Um segundo nível de mediação por práticas discursivas está nos processos institucionais de produção e consumo de textos – rotinas editorias, hábitos da família para ver televisão – são muitos os fatores relacionados com as organizações - empresas jornalísticas, por exemplo - que influenciam e até determinam a codificação dos textos.

Como toda técnica, as rotinas e procedimentos profissionais são em geral considerados ideologicamente neutros por seus usuários, mas é por meio deles que os participantes num processo de comunicação constroem suas identidades e relações mútuas e selecionam os conteúdos que estarão em jogo no evento comunicacional (PINTO, 1999, p. 49). Como o acesso às praticas discursivas é extremamente desigual em função das barreiras e restrições sociais, falar em liberdade de expressão é um mito, já que a maioria das pessoas ocupa posições subordinadas, sem acesso às formas de discurso mais prestigiosas.
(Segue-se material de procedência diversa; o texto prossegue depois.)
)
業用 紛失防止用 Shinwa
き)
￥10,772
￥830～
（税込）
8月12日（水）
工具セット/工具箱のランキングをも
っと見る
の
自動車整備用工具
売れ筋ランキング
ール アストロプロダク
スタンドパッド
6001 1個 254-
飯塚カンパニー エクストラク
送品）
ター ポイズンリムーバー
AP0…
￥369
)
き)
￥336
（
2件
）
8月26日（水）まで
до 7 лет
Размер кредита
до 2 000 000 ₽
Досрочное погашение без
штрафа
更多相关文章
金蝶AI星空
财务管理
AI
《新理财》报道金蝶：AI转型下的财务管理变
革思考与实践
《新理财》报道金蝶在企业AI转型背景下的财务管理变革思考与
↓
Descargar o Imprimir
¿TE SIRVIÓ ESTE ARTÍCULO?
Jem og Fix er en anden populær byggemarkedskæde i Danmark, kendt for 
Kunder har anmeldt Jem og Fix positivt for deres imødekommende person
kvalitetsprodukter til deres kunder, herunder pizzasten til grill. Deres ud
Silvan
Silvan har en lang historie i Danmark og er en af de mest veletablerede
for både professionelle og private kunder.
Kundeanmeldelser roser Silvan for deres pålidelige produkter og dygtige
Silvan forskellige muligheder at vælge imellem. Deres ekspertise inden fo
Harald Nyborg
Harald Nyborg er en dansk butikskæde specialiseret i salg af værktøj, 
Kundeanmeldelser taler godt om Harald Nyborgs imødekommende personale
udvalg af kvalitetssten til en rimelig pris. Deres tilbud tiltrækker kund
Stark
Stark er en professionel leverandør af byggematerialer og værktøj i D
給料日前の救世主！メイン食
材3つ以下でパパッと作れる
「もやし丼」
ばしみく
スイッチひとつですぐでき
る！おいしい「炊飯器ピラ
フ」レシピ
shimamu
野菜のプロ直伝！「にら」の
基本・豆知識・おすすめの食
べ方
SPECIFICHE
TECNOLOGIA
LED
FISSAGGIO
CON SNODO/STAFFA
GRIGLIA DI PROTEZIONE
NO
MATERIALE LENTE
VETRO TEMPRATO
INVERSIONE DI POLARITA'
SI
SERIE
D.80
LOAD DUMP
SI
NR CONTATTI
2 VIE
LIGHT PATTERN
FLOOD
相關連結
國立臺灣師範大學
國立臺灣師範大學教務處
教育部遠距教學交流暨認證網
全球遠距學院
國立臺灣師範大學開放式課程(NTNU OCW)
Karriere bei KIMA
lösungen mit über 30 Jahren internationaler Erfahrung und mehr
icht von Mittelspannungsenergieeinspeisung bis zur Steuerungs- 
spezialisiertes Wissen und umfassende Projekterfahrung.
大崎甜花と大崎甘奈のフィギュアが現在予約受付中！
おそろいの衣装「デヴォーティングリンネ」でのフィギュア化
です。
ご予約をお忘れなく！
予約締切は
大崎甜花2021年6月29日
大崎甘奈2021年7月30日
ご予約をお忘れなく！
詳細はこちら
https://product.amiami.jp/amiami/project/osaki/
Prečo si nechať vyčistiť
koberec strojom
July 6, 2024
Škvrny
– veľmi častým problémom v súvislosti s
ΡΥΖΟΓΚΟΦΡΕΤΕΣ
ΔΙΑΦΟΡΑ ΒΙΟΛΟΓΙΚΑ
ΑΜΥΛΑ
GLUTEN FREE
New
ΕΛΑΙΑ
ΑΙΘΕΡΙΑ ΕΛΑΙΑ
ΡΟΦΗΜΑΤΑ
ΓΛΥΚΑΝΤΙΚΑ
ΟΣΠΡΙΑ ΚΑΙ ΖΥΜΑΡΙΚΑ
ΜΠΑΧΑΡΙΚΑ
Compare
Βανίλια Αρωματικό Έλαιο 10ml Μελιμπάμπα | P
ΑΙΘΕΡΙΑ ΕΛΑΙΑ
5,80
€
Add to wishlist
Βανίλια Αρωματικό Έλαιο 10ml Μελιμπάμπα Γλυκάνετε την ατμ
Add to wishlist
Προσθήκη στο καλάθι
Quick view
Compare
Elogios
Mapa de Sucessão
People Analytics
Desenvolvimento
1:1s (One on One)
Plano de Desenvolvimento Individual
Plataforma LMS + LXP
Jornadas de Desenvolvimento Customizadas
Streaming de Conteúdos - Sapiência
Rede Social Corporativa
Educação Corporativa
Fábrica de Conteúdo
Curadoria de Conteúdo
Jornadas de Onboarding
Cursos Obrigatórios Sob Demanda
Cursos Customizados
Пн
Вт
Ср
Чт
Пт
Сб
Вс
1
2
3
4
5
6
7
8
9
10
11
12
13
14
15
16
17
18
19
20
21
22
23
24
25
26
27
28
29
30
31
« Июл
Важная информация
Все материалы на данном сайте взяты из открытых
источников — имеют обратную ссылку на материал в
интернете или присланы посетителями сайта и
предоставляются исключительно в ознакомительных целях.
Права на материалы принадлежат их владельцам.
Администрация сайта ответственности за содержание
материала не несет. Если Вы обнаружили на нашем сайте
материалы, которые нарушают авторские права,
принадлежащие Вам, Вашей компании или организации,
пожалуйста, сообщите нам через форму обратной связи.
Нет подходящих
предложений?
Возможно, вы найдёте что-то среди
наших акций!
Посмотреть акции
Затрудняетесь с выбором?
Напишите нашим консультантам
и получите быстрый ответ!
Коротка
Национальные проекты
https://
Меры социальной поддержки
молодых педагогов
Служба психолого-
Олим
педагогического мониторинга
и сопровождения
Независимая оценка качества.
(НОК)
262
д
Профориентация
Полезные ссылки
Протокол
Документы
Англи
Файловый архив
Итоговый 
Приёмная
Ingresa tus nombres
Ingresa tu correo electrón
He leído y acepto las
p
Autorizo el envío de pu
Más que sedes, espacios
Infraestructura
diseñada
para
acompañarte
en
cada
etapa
Entretanto, nem os produtores nem consumidores dos textos têm consciência do alto nível de determinação externa do discurso.

A consciência dessas mediações, no entanto, parece não estar presente naqueles que ouvem, vêem ou lêem o relato e, sobretudo naqueles que emitem. Isso se dá porque as pessoas, em geral, consideram ter uma visão ‘objetiva’, isenta e imparcial do mundo e as mediações presentes no processo de construção do relato, que podem desvia-lo, parecem ter sido absorvidas como normais (BACCEGA, 1998, p.53).

Por fim, a construção do sentido não pode ser inequívoca, uma vez que a interpretação de todo e qualquer texto depende de seu contexto e, mais do que isso, eles não surgem isoladamente, mas formam redes ou séries de seqüência ou oposição, a mesma marca encontrada em superfícies textuais produzidas em condições diferentes pode ter interpretações diversas.

Com isso, a pretensão de um discurso jornalístico neutro, no qual o autor se esconde nos fatos, demonstra apenas a tentativa, consciente ou não, de esconder os fatores que determinaram esse discurso. O fato de se exigir do comunicador esse discurso ‘esvaziado’ mostra-nos com clareza que o discurso jornalístico quer esconder o processo social que possibilitou a escolha daquele fato para se transformar em notícia (BACCEGA, 1998, p.53), ou ainda do enfoque dado a esse fato, a seleção lexical utilizada, enfim, dos componentes carregados de ideologia que todo discurso possui.

C

APÍTULO

II – B

EM VINDOSAO SHOWDAVIDA

Para a realização de um estudo baseado na análise do discurso, a contextualização histórica é fundamental, uma vez que o processo de enunciação é parte da construção social. Como ressalta GILL (2002, p. 245), para a análise do discurso é essencial “o reconhecimento de que as maneiras como nós normalmente compreendemos o mundo são históricas e culturalmente específicas e relativas”. Com isso, para analisar o discurso presente no programa Fantástico, é importante considerar aspectos que lhe são peculiares, como a longevidade e o prestígio do qual desfruta junto ao público. Essas duas características só podem ser compreendidas do ponto de vista histórico.

É na história, tanto do Fantástico como da Rede Globo, que se encontram elementos que justificam alguns aspectos relevantes do atual formato do programa e, ao mesmo tempo, embasamento para uma interpretação do discurso sobre a ciência nele presente. Explicações para a linguagem utilizada, para a seleção de temas ou mesmo pelo interesse demonstrado por temas científicos.